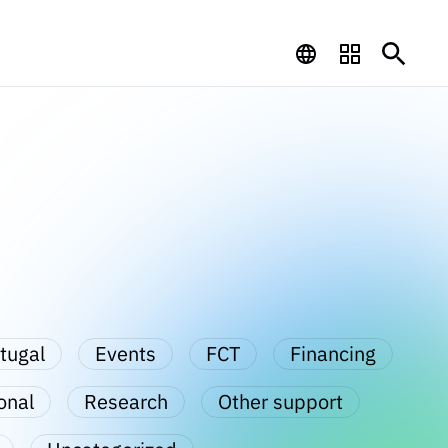
tugal
Events
FCT
Financing
onal
Research
Other support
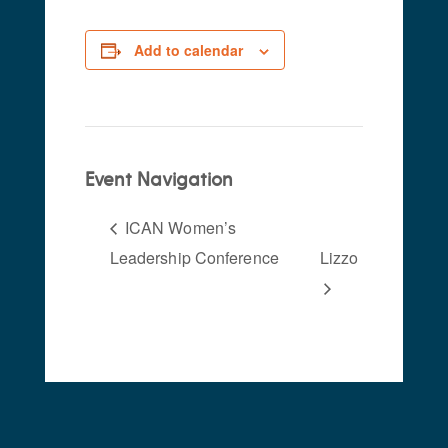
Add to calendar
Event Navigation
ICAN Women’s
Leadership Conference
Lizzo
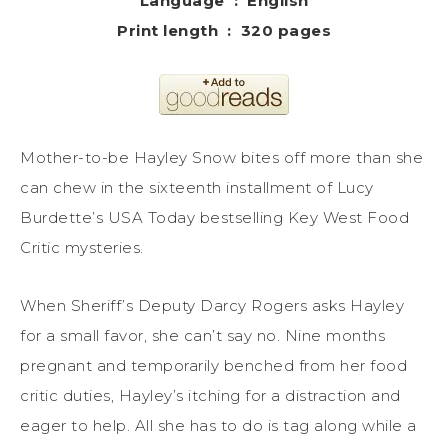
Language ‏ : ‎ English
Print length ‏ : ‎ 320 pages
Mother-to-be Hayley Snow bites off more than she
can chew in the sixteenth installment of Lucy
Burdette’s USA Today bestselling Key West Food
Critic mysteries.
When Sheriff’s Deputy Darcy Rogers asks Hayley
for a small favor, she can’t say no. Nine months
pregnant and temporarily benched from her food
critic duties, Hayley’s itching for a distraction and
eager to help. All she has to do is tag along while a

******************************

Reproduce exactly, with no pictures, the lines above from the one holding "Leadership Conference" to the one holding "critic duties, Hayley’s", inclusive.

#### Answer:
Leadership Conference
Lizzo
Language ‏ : ‎ English
Print length ‏ : ‎ 320 pages
Mother-to-be Hayley Snow bites off more than she
can chew in the sixteenth installment of Lucy
Burdette’s USA Today bestselling Key West Food
Critic mysteries.
When Sheriff’s Deputy Darcy Rogers asks Hayley
for a small favor, she can’t say no. Nine months
pregnant and temporarily benched from her food
critic duties, Hayley’s itching for a distraction and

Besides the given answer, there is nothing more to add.